The coalition Government set out its stall in 2010 to eliminate the structural deficit by 2015 - a plan, which on the Government's admission, is no longer achievable. The sovereign debt crisis has hindered those economies seeking to climb out of recession and the events of recent months in Greece, Italy, the Republic of Ireland and other countries reveals the seemingly overwhelming challenge that countries who are burdened with debt are faced with.
The Government's fiscal mandate requires it to balance the structural current budget by 2015. As a consequence of the economic position today this is now planned to be attained by 2016/17.

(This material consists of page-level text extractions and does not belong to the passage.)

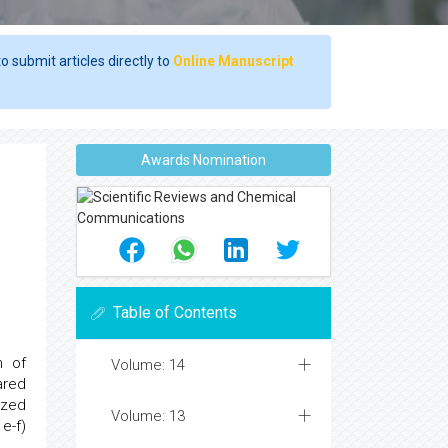
o submit articles directly to
Online Manuscript
Awards Nomination
Table of Contents
n of
Volume: 14
ared
ized
Volume: 13
e-f)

With inflation continuing to exceed Government targets and costs for commodities either rising or threatening to increase, forecasting remains ever-challenging and an activity that almost seemingly invites continual reforecasting. This can be evidenced as the Office of Budget Responsibility (OBR) has again downgraded its previous forecasts.
So what about debt?
Government debt continues to increase. It was always recognised that debt would spiral during the lifetime of this Government. At the same time households have been struggling with repaying their own debt mountain. Today, many are struggling to downsize their debt. In so doing the economy is being denied the flow of funds it previously enjoyed.
The Government needs to see growth in the economy and with growth for 2011 now forecast to be less than one per cent followed by 0.7 per cent in 2012, it is clear that jobs and tax receipts will be closely monitored over the forthcoming months.

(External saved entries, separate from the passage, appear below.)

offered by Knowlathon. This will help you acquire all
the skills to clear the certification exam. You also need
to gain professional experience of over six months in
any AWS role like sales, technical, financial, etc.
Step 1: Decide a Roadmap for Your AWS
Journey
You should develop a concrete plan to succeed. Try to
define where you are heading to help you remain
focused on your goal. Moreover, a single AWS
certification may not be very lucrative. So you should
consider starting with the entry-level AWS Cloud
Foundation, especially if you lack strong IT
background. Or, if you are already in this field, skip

If you are in business you represent one brick in the business enterprise of the UK. How you perceive the next twelve months, what opportunities you face and what threats you envisage will determine the actions you take. If your business reduces its staff by one person that may be one person claiming unemployment benefit and, further, the Government receive no PAYE.
The growth the Government seeks is through exports but with few economies prospering and Governments cutting back on expenditure the remedy can only be achieved by innovation, hard work and effective routes to [global] markets - a remit that is not within the grasp of every business owner.
In recognition of this the Government has made a long term commitment to developing Britain's infrastructure - that commitment will create jobs and demand for products and services.
Further measures to assist businesses include a range of credit easing measures, worth up to £21 billion, to improve the flow of credit to smaller and mid-size businesses.
Uncertainty in the economy
The OBR makes it clear that there remain many uncertainties arising as a result of the debt crisis in Europe. These are mostly outside the control of the Government; the consequences of the failure of a European country, albeit Greece or any other are being worked through, we are advised, by HM Treasury officials.
"No man is an island" (John Donne).
What is your exposure to the economies of other countries? What credit insurance do you have in place? Undertaking a risk assessment is a key responsibility for any business owner. If you seek to become an exporter or expand your exporting, ensuring that growth is profitable and funds due are duly received is essential. Make sure you seek appropriate advice on the opportunities and risks.